Geo-Environmental undertook an investigation on behalf of Brighton & Hove City Council for a proposed redevelopment in Brighton. The proposed small scale development comprised the demolition of an existing structure and replacement with a new building on a similar footprint. The project initially comprised a limited ground investigation to assess the geotechnical parameters of the soils for foundation design and soakage potential. Based on the sites historical usage, there was no reason to suspect any significant contamination, and therefore only limited chemical testing was undertaken. The findings of the investigation revealed a localised area of Benzo(a)pyrene contamination and potentially more widespread Lead contamination with respect to the sites proposed end-use. Geo-Environmental recommended field analysis using portable X-ray Fluorescence (XRF) equipment and UV Fluorescence equipment to delineate the Lead and Benzo(a)pyrene in-situ.

Expertise

Geo-Environmental’s experienced team with its broad knowledge of investigation techniques was able to advise the client and provide an innovative solution to the problem of delineating contamination.

Benefits

With conventional methods a fixed sampling pattern would have been used and unless the client was prepared to pay a premium for a fast turnaround at the laboratory the results would not have been available for two weeks.
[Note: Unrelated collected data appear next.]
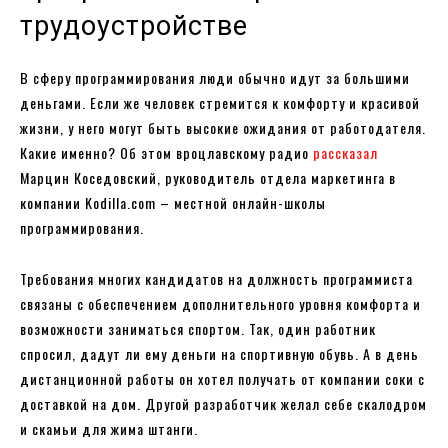
трудоустройстве
В сферу программирования люди обычно идут за большими
деньгами. Если же человек стремится к комфорту и красивой
жизни, у него могут быть высокие ожидания от работодателя.
Какие именно? Об этом вроцлавскому радио
рассказал
Марцин Коседовский, руководитель отдела маркетинга в
компании Kodilla.com – местной онлайн-школы
программирования.
Требования многих кандидатов на должность программиста
связаны с обеспечением дополнительного уровня комфорта и
возможности заниматься спортом. Так, один работник
спросил, дадут ли ему деньги на спортивную обувь. А в день
дистанционной работы он хотел получать от компании соки с
доставкой на дом. Другой разработчик желал себе скалодром
и скамьи для жима штанги.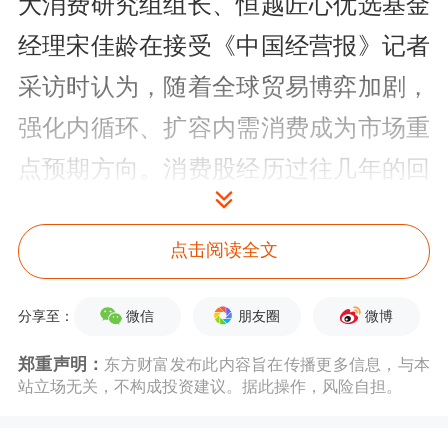
大消费研究组组长、恒越匠心优选基金
经理宋佳龄在接受《中国经营报》记者
采访时认为，随着全球贸易博弈加剧，
强化内循环、扩容内需消费成为市场重
点预期方向。消费股经历过往几年的回
调，受到低估值和消费韧性共振。新消
费公司股价显著上涨，主要由企业新产
点击阅读全文
品推出、品牌影响力提升及业绩兑现驱
微信
朋友圈
微博
分享至：
动，多数企业仅完成了首个业绩释放
郑重声明：
东方财富发布此内容旨在传播更多信息，与本
期，未来仍有大量新产品及业绩增长点
站立场无关，不构成投资建议。据此操作，风险自担。
待挖掘，后续可能还有很大的业绩上修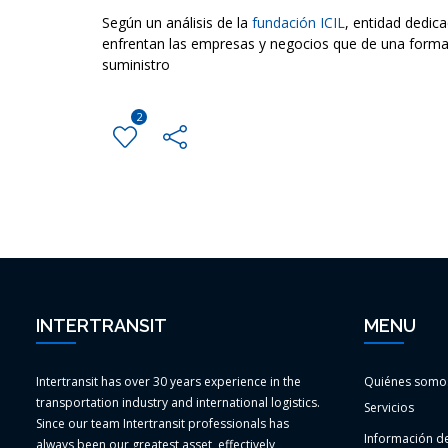
Según un análisis de la
fundación ICIL
, entidad dedic
enfrentan las empresas y negocios que de una forma 
suministro
2
INTERTRANSIT
MENU
Intertransit has over 30 years experience in the
Quiénes somo
transportation industry and international logistics.
Servicios
Since our team Intertransit professionals has
Información de
always been our greatest asset, effectively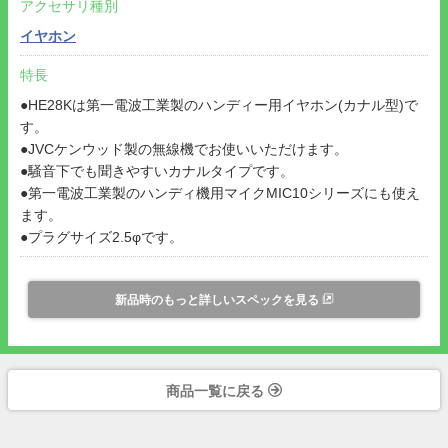
アクセサリ種別
イヤホン
特長
●HE28Kは第一電波工業製のハンディー用イヤホン(カナル型)で
す。
●JVCケンウッド製の無線機でお使いいただけます。
●騒音下でも聞きやすいカナルタイプです。
●第一電波工業製のハンディ機用マイクMIC10シリーズにも使え
ます。
●プラグサイズ2.5φです。
新品時のもっと詳しいスペックを見る
商品一覧に戻る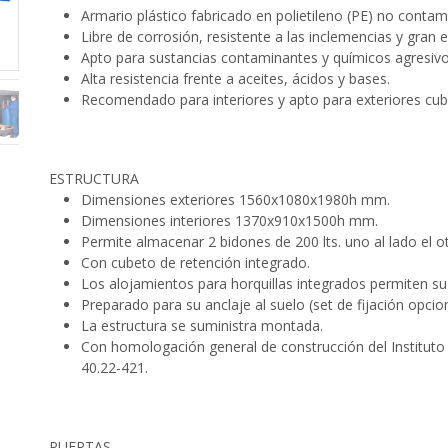
Armario plástico fabricado en polietileno (PE) no contam
Libre de corrosión, resistente a las inclemencias y gran e
Apto para sustancias contaminantes y químicos agresivo
Alta resistencia frente a aceites, ácidos y bases.
Recomendado para interiores y apto para exteriores cubi
ESTRUCTURA
Dimensiones exteriores 1560x1080x1980h mm.
Dimensiones interiores 1370x910x1500h mm.
Permite almacenar 2 bidones de 200 lts. uno al lado el ot
Con cubeto de retención integrado.
Los alojamientos para horquillas integrados permiten su 
Preparado para su anclaje al suelo (set de fijación opcion
La estructura se suministra montada.
Con homologación general de construcción del Instituto
40.22-421.
PUERTAS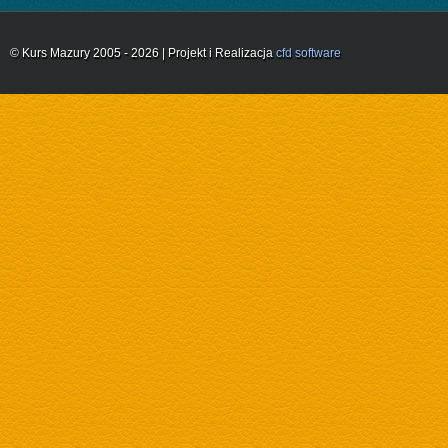
© Kurs Mazury 2005 - 2026 | Projekt i Realizacja
cfd software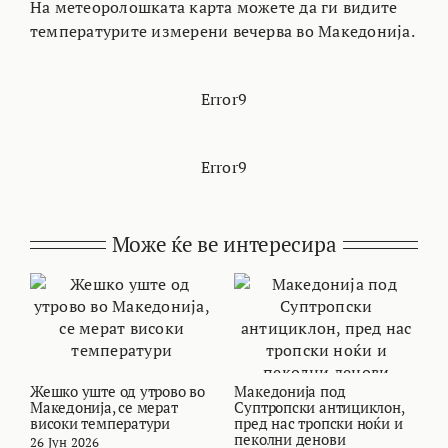
На метеоролошката карта можете да ги видите
температурите измерени вечерва во Македонија.
Error9
Error9
Може ќе ве интересира
Жешко уште од утрово во
Македонија под
В
Македонија, се мерат
Суптропски антициклон,
т
високи температури
пред нас тропски ноќи и
и
пеколни денови
26 Јун 2026
2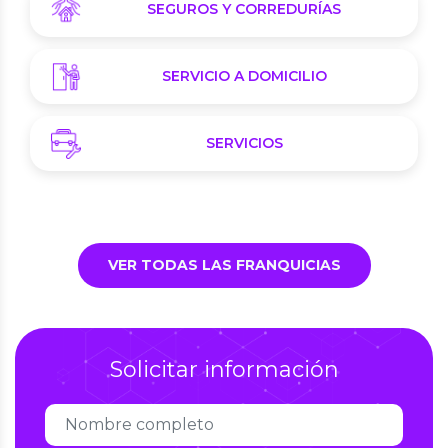
SEGUROS Y CORREDURÍAS
SERVICIO A DOMICILIO
SERVICIOS
VER TODAS LAS FRANQUICIAS
Solicitar información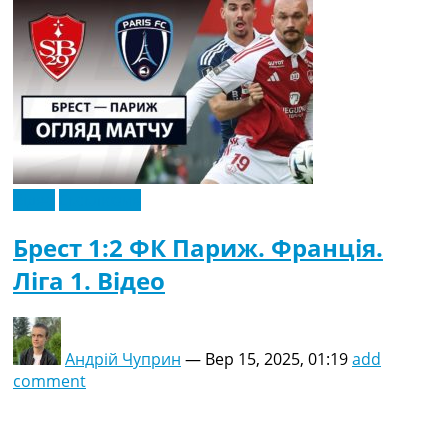
Відео
Ексклюзив
Брест 1:2 ФК Париж. Франція.
Ліга 1. Відео
Андрій Чуприн
—
Вер 15, 2025, 01:19
add
comment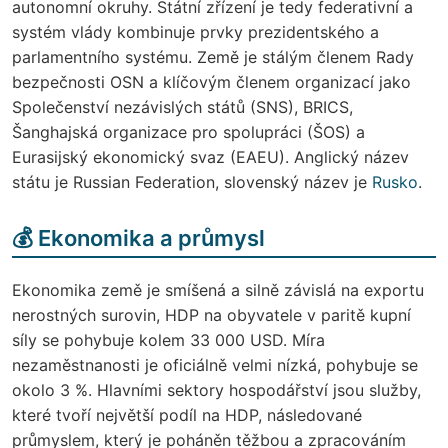
autonomní okruhy. Státní zřízení je tedy federativní a
systém vlády kombinuje prvky prezidentského a
parlamentního systému. Země je stálým členem Rady
bezpečnosti OSN a klíčovým členem organizací jako
Společenství nezávislých států (SNS), BRICS,
Šanghajská organizace pro spolupráci (ŠOS) a
Eurasijský ekonomický svaz (EAEU). Anglický název
státu je Russian Federation, slovenský název je
Rusko
.
💰 Ekonomika a průmysl
Ekonomika země je smíšená a silně závislá na exportu
nerostných surovin, HDP na obyvatele v paritě kupní
síly se pohybuje kolem 33 000 USD. Míra
nezaměstnanosti je oficiálně velmi nízká, pohybuje se
okolo 3 %. Hlavními sektory hospodářství jsou služby,
které tvoří největší podíl na HDP, následované
průmyslem, který je poháněn těžbou a zpracováním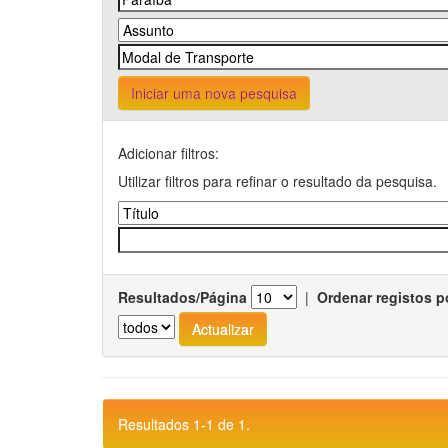
Iniciar uma nova pesquisa
Adicionar filtros:
Utilizar filtros para refinar o resultado da pesquisa.
Resultados/Página
|
Ordenar registos p
Resultados 1-1 de 1.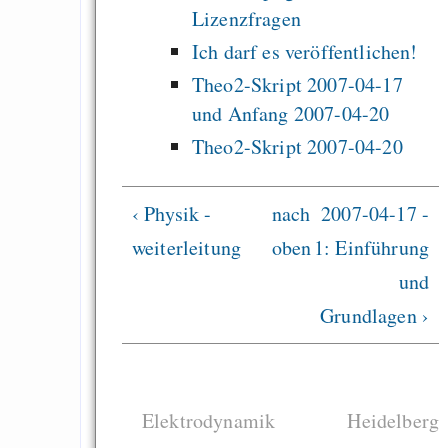
Lizenzfragen
Es gibt Fakten
Ich darf es veröffentlichen!
Measured Temper
Theo2-Skript 2007-04-17
Graben-Neudorf, 
und Anfang 2007-04-20
West Germany
Theo2-Skript 2007-04-20
‹ Physik -
nach
2007-04-17 -
Draketo neu: Kommentar
weiterleitung
oben
1: Einführung
und
64% für Wiederer
Grundlagen ›
der Vermögenssteuer
Heute ist der Abschl
Gratisrollenspieltage
Elektrodynamik
Heidelberg
GNU Taler ist, w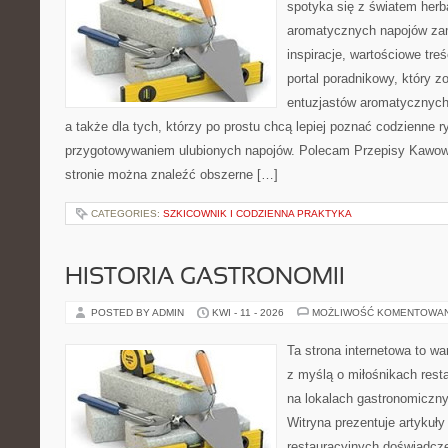
spotyka się z światem herba
aromatycznych napojów zam
inspiracje, wartościowe treś
portal poradnikowy, który z
entuzjastów aromatycznych n
a także dla tych, którzy po prostu chcą lepiej poznać codzienne r
przygotowywaniem ulubionych napojów. Polecam Przepisy Kawow
stronie można znaleźć obszerne […]
CATEGORIES:
SZKICOWNIK I CODZIENNA PRAKTYKA
HISTORIA GASTRONOMII
POSTED BY ADMIN
KWI - 11 - 2026
MOŻLIWOŚĆ KOMENTOWA
Ta strona internetowa to w
z myślą o miłośnikach resta
na lokalach gastronomiczny
Witryna prezentuje artykuły
restauracyjnych doświadcze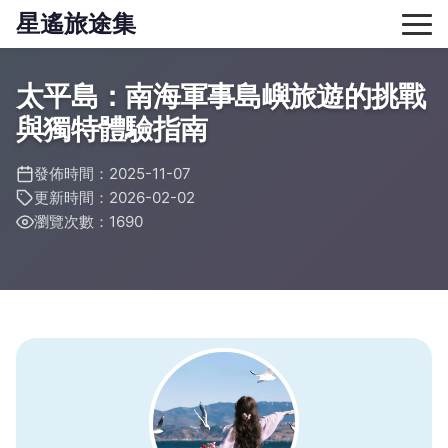
星遙旅途集
太平島：南海軍事島嶼旅遊的挑戰
與獨特體驗指南
發佈時間：2025-11-07
更新時間：2026-02-02
瀏覽次數：1690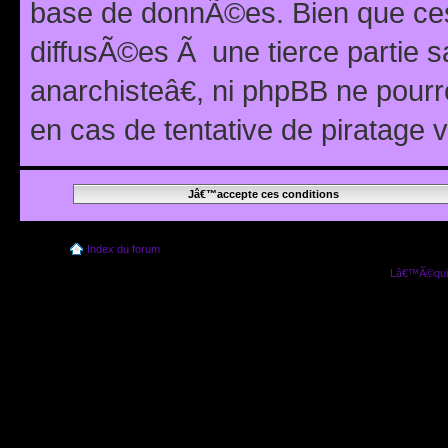
base de donnÃ©es. Bien que ces
diffusÃ©es Ã une tierce partie
anarchisteâ€, ni phpBB ne pour
en cas de tentative de piratage
Index du forum
Lâ€™Ã©quip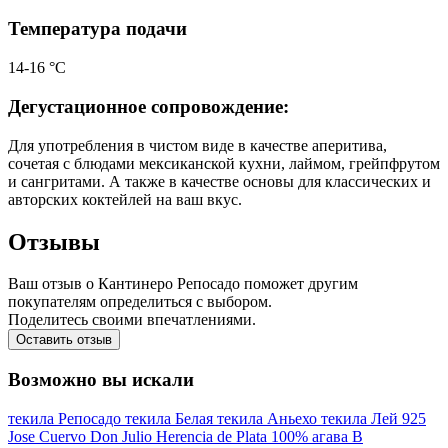
Температура подачи
14-16 °С
Дегустационное сопровождение:
Для употребления в чистом виде в качестве аперитива,
сочетая с блюдами мексиканской кухни, лаймом, грейпфрутом
и сангритами. А также в качестве основы для классических и
авторских коктейлей на ваш вкус.
Отзывы
Ваш отзыв о Кантинеро Репосадо поможет другим
покупателям определиться с выбором.
Поделитесь своими впечатлениями.
Оставить отзыв
Возможно вы искали
текила Репосадо
текила Белая
текила Аньехо
текила Лей 925
Jose Cuervo
Don Julio
Herencia de Plata
100% агава
В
The main benefit of using field analysis was that the sampling strategy could be altered and amended as works progressed to aid the delineation of “hot-spots”. This was possible as the results were available to the engineer within 60 seconds. Therefore, the client was provided with significantly better delineation than would have been possible with conventional sampling and laboratory analysis. Furthermore, the rapid technique also has cost benefits as it allowed far more samples to be tested compared to the comparable cost of laboratory analysis on a similar number of samples.